--- Listed records ---

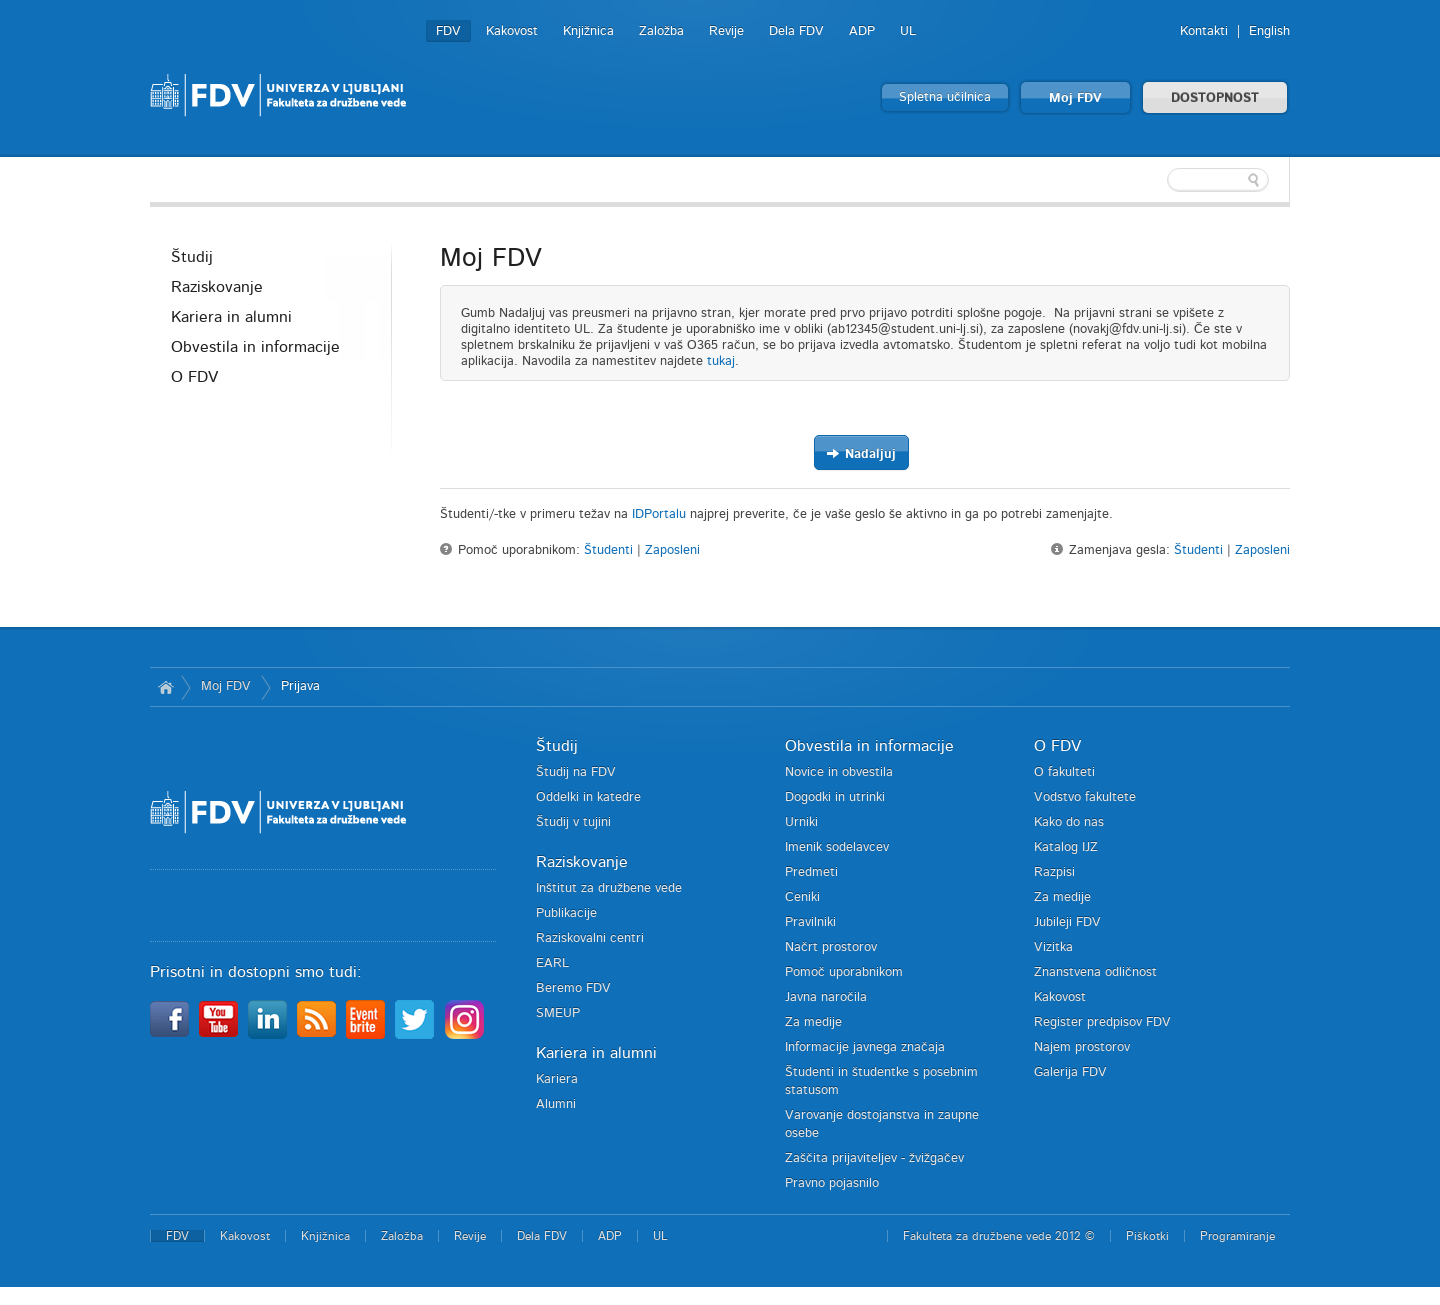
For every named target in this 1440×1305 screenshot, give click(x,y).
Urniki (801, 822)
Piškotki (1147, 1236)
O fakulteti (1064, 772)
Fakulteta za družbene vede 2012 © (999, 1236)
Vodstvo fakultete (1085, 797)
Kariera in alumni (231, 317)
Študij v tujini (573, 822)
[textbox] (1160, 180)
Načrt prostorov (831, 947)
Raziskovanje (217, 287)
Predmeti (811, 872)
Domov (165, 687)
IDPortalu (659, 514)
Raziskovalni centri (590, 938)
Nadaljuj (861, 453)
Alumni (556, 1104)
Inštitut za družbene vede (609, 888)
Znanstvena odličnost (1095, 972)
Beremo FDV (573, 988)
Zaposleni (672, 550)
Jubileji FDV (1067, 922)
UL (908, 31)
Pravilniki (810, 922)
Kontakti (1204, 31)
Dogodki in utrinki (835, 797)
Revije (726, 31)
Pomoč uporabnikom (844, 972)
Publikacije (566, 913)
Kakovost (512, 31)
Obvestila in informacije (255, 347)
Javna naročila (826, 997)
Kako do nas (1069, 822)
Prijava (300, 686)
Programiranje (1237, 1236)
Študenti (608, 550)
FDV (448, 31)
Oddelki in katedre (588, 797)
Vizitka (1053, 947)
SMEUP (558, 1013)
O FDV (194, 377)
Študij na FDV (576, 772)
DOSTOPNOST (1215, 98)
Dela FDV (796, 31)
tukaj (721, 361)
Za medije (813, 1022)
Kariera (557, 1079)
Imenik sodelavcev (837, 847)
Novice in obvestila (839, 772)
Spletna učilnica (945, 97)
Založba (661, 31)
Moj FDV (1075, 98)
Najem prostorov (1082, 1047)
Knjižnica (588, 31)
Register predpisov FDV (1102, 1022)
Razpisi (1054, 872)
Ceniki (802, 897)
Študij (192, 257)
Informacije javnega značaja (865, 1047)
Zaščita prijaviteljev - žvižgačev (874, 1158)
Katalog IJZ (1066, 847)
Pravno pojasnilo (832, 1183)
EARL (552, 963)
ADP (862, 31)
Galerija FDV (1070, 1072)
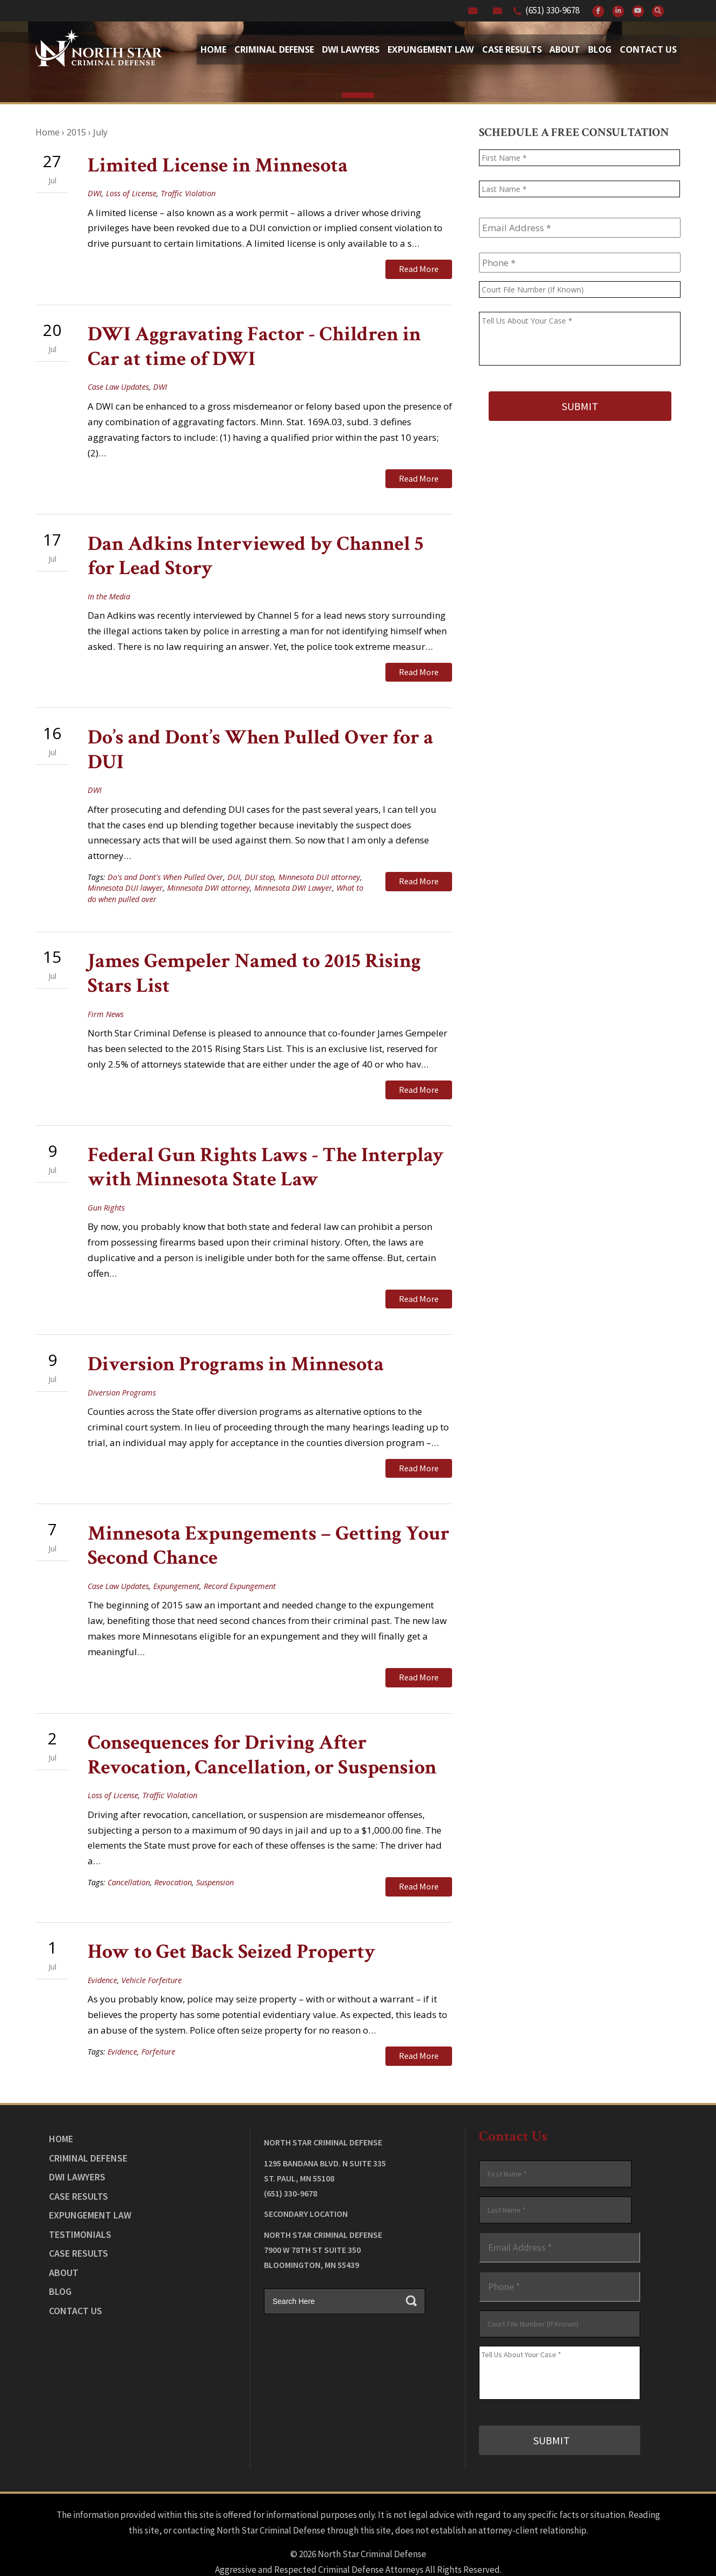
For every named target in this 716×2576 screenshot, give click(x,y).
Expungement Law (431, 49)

---

Task requirements:
Lines from the one holding "DOSTOPNOST (1215, 98)" down to the last line of the entries above must be retyped exactly, inclusive of both, with no pictures and nothing else.

Response to the exercise:
DOSTOPNOST (1215, 98)
Dela FDV (796, 31)
tukaj (721, 361)
Za medije (813, 1022)
Kariera (557, 1079)
Imenik sodelavcev (837, 847)
Novice in obvestila (839, 772)
Spletna učilnica (945, 97)
Založba (661, 31)
Moj FDV (1075, 98)
Najem prostorov (1082, 1047)
Knjižnica (588, 31)
Register predpisov FDV (1102, 1022)
Razpisi (1054, 872)
Ceniki (802, 897)
Študij (192, 257)
Informacije javnega značaja (865, 1047)
Zaščita prijaviteljev - žvižgačev (874, 1158)
Katalog IJZ (1066, 847)
Pravno pojasnilo (832, 1183)
EARL (552, 963)
ADP (862, 31)
Galerija FDV (1070, 1072)
For every named target in this 716×2576 screenshot, give click(x,y).
Expungement Law (431, 49)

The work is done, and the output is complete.